Problem description: In the data below, which lines hold the word "Archív"? Copy them.
***** Data to process *****
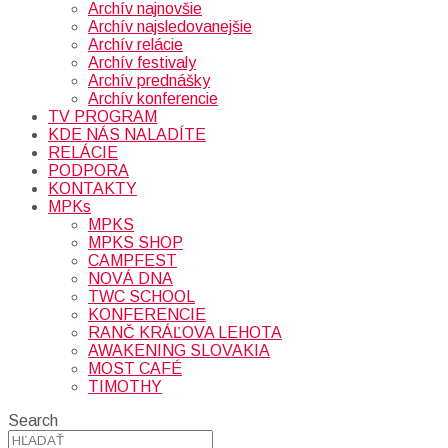
Archív najnovšie
Archív najsledovanejšie
Archív relácie
Archív festivaly
Archív prednášky
Archív konferencie
TV PROGRAM
KDE NÁS NALADÍTE
RELÁCIE
PODPORA
KONTAKTY
MPKs
MPKS
MPKS SHOP
CAMPFEST
NOVÁ DNA
TWC SCHOOL
KONFERENCIE
RANČ KRÁĽOVA LEHOTA
AWAKENING SLOVAKIA
MOST CAFÉ
TIMOTHY
Search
*****
Answer to this problem:
Archív najnovšie
Archív najsledovanejšie
Archív relácie
Archív festivaly
Archív prednášky
Archív konferencie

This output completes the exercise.